Many times in difficult situations we feel like the student, caught in a double bind. There is always a solution if we take some time to think, smile and act in less obvious ways.
Many scientists now believe that if you "act as if, the feelings will follow." A conscious change in behavior will change how you feel.
Here is a list of alternative positive behavior you can choose to engage in when you feel annoyed. All of them have a positive effect on our soul:
- Breath deeply;
- Count backward from 100;
- Take a time out (walk away, pull over, disengage);
- Listen to calming music;
- Call a friend;
- Write in your journal;
- Go help someone less fortunate than you;
- Forgive and forget;
- Pray for that person;
- Take a seminar;
- Read a book;
- Go for a swim;
- Play with your dog or cat;
- Water the plants;
- Go for a long walk.
One friend of mine asks a very simple question, "How important is this really?" It's a great question. I also like, "Would I rather be right or happy?" It really comes down to that.

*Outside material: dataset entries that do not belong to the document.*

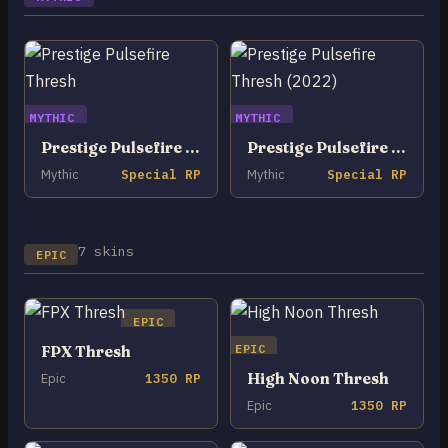
MYTHIC
MYTHIC
Prestige Pulsefire Thresh
Prestige Pulsefire Thresh (2022)
Mythic
Special RP
Mythic
Special RP
7 skins
EPIC
EPIC
EPIC
FPX Thresh
High Noon Thresh
Epic
1350 RP
Epic
1350 RP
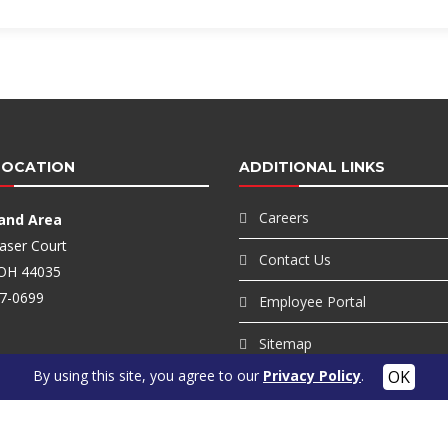
LOCATION
ADDITIONAL LINKS
Careers
land Area
aser Court
Contact Us
, OH 44035
7-0699
Employee Portal
Sitemap
By using this site, you agree to our
Privacy Policy
.
Privacy Policy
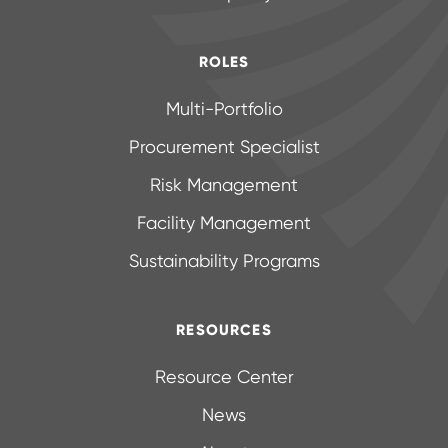
ROLES
Multi-Portfolio
Procurement Specialist
Risk Management
Facility Management
Sustainability Programs
RESOURCES
Resource Center
News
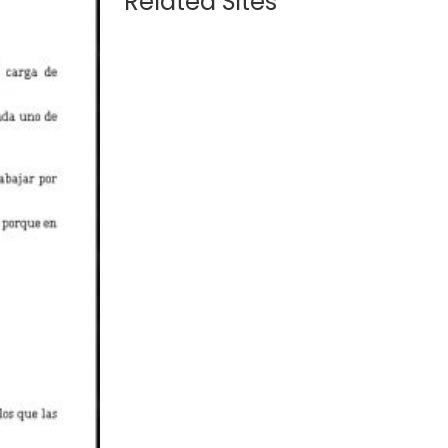
Related Sites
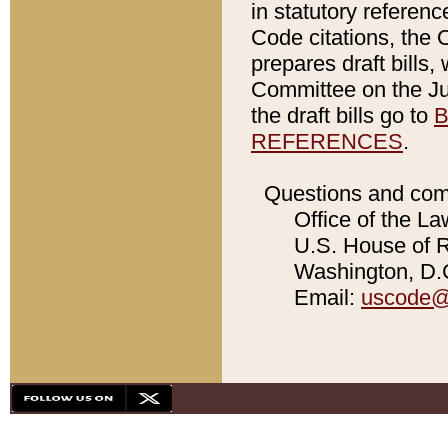
in statutory referen
Code citations, the 
prepares draft bills
Committee on the Jud
the draft bills go to
B
REFERENCES
.
Questions and com
Office of the La
U.S. House of Re
Washington, D.C
Email:
uscode@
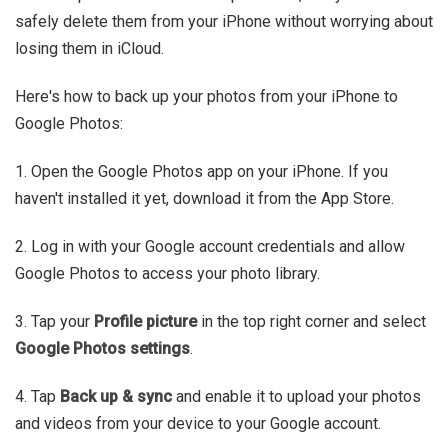
safely delete them from your iPhone without worrying about
losing them in iCloud.
Here's how to back up your photos from your iPhone to
Google Photos:
1. Open the Google Photos app on your iPhone. If you
haven't installed it yet, download it from the App Store.
2. Log in with your Google account credentials and allow
Google Photos to access your photo library.
3. Tap your
Profile picture
in the top right corner and select
Google
Photos settings
.
4. Tap
Back up & sync
and enable it to upload your photos
and videos from your device to your Google account.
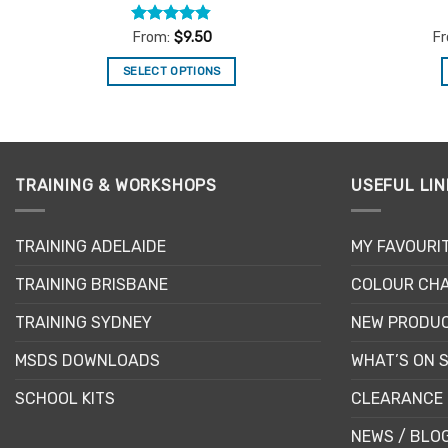
Rated
4.81
From:
$
9.50
F
out of 5
SELECT OPTIONS
This
product
has
multiple
TRAINING & WORKSHOPS
USEFUL LIN
variants.
The
options
TRAINING ADELAIDE
MY FAVOURI
may
be
TRAINING BRISBANE
COLOUR CHA
chosen
TRAINING SYDNEY
NEW PRODU
on
the
MSDS DOWNLOADS
WHAT’S ON 
product
page
SCHOOL KITS
CLEARANCE 
NEWS / BLO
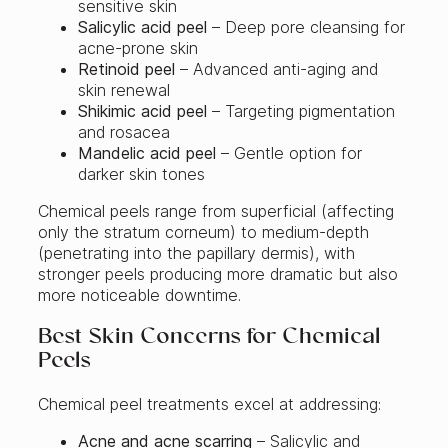
sensitive skin
Salicylic acid peel
– Deep pore cleansing for
acne-prone skin
Retinoid peel
– Advanced anti-aging and
skin renewal
Shikimic acid peel
– Targeting pigmentation
and rosacea
Mandelic acid peel
– Gentle option for
darker skin tones
Chemical peels range from superficial (affecting
only the stratum corneum) to medium-depth
(penetrating into the papillary dermis), with
stronger peels producing more dramatic but also
more noticeable downtime.
Best Skin Concerns for Chemical
Peels
Chemical peel treatments excel at addressing:
Acne and acne scarring
– Salicylic and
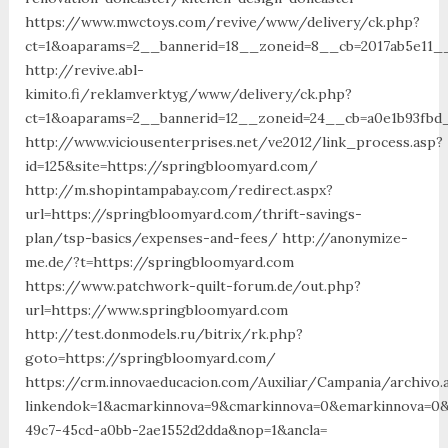
https://www.mwctoys.com/revive/www/delivery/ck.php?
ct=1&oaparams=2__bannerid=18__zoneid=8__cb=2017ab5e11_
http://revive.abl-
kimito.fi/reklamverktyg/www/delivery/ck.php?
ct=1&oaparams=2__bannerid=12__zoneid=24__cb=a0e1b93fbd_
http://www.viciousenterprises.net/ve2012/link_process.asp?
id=125&site=https://springbloomyard.com/
http://m.shopintampabay.com/redirect.aspx?
url=https://springbloomyard.com/thrift-savings-
plan/tsp-basics/expenses-and-fees/ http://anonymize-
me.de/?t=https://springbloomyard.com
https://www.patchwork-quilt-forum.de/out.php?
url=https://www.springbloomyard.com
http://test.donmodels.ru/bitrix/rk.php?
goto=https://springbloomyard.com/
https://crm.innovaeducacion.com/Auxiliar/Campania/archivo.
linkendok=1&acmarkinnova=9&cmarkinnova=0&emarkinnova=0&
49c7-45cd-a0bb-2ae1552d2dda&nop=1&ancla=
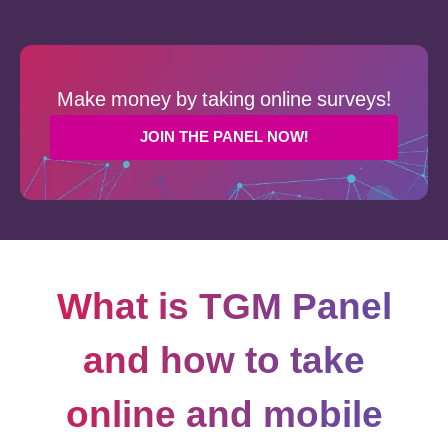
Make money by taking online surveys!
JOIN THE PANEL NOW!
What is TGM Panel
and how to take
online and mobile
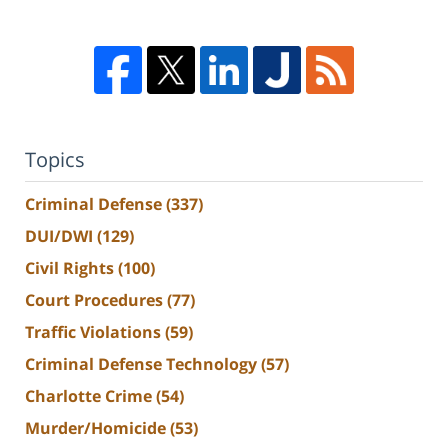
Topics
Criminal Defense
(337)
DUI/DWI
(129)
Civil Rights
(100)
Court Procedures
(77)
Traffic Violations
(59)
Criminal Defense Technology
(57)
Charlotte Crime
(54)
Murder/Homicide
(53)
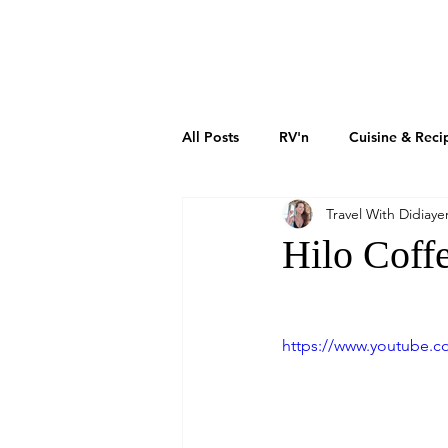
DIDIAYER
MY STORY
AT HOME
All Posts
RV'n
Cuisine & Reci
Travel With Didiaye
Art & Culture
Sustainability
Hilo Coff
How To Grow Your Business
https://www.youtube
Real Estate Investments
The 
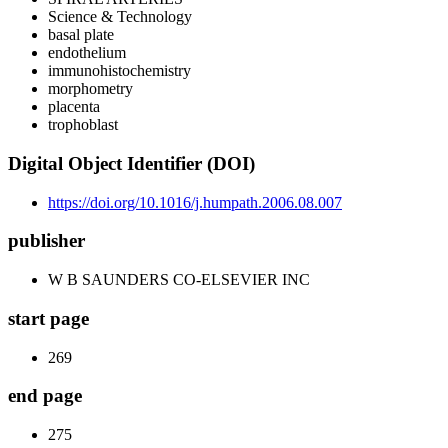
Science & Technology
basal plate
endothelium
immunohistochemistry
morphometry
placenta
trophoblast
Digital Object Identifier (DOI)
https://doi.org/10.1016/j.humpath.2006.08.007
publisher
W B SAUNDERS CO-ELSEVIER INC
start page
269
end page
275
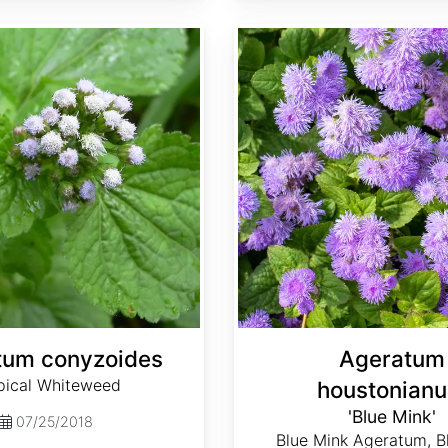
Ageratum houstonianum 'Blue Mink'
tum conyzoides
Ageratum
pical Whiteweed
houstonian
'Blue Mink'
07/25/2018
Blue Mink Ageratum, B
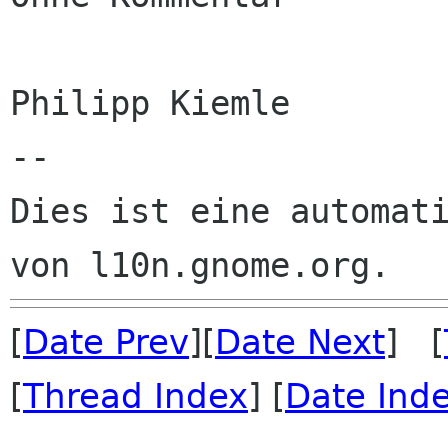
Philipp Kiemle

--

Dies ist eine automati
[
Date Prev
][
Date Next
] [
[
Thread Index
] [
Date Ind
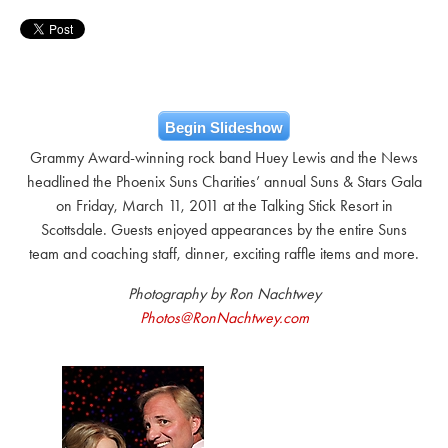
Begin Slideshow
Grammy Award-winning rock band Huey Lewis and the News
headlined the Phoenix Suns Charities’ annual Suns & Stars Gala
on Friday, March 11, 2011 at the Talking Stick Resort in
Scottsdale. Guests enjoyed appearances by the entire Suns
team and coaching staff, dinner, exciting raffle items and more.
Photography by Ron Nachtwey
Photos@RonNachtwey.com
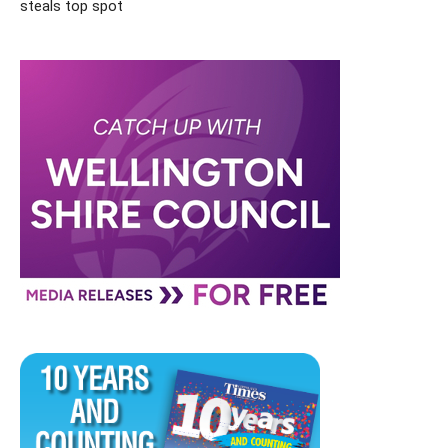
steals top spot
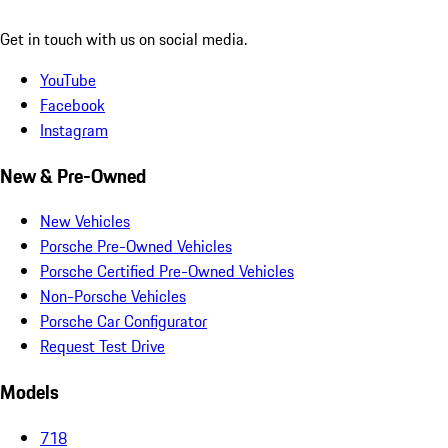
Get in touch with us on social media.
YouTube
Facebook
Instagram
New & Pre-Owned
New Vehicles
Porsche Pre-Owned Vehicles
Porsche Certified Pre-Owned Vehicles
Non-Porsche Vehicles
Porsche Car Configurator
Request Test Drive
Models
718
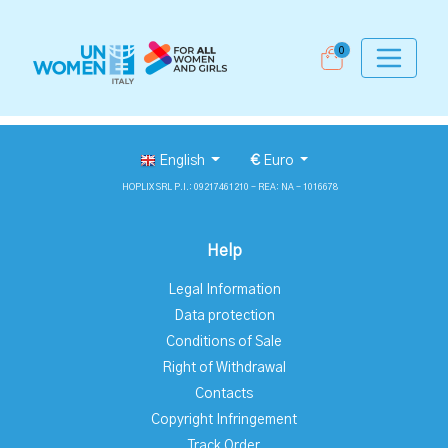
0
English
€
Euro
HOPLIX SRL P.I.: 09217461210 - REA: NA - 1016678
Help
Legal Information
Data protection
Conditions of Sale
Right of Withdrawal
Contacts
Copyright Infringement
Track Order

Each of us needs to find something that works for us. I don't know what works for you. I now believe the key lies in simplicity because most solutions are simple.
Jim Rohn was right, "I can't change my destination overnight, but I can change my direction."
I can't wait to be dragged up to Birch Bay again. Say, maybe I'll buy some property. Wait a minute; I wonder if there are any Canadian Honkers, Yackers, Shoulders or Flakes up there?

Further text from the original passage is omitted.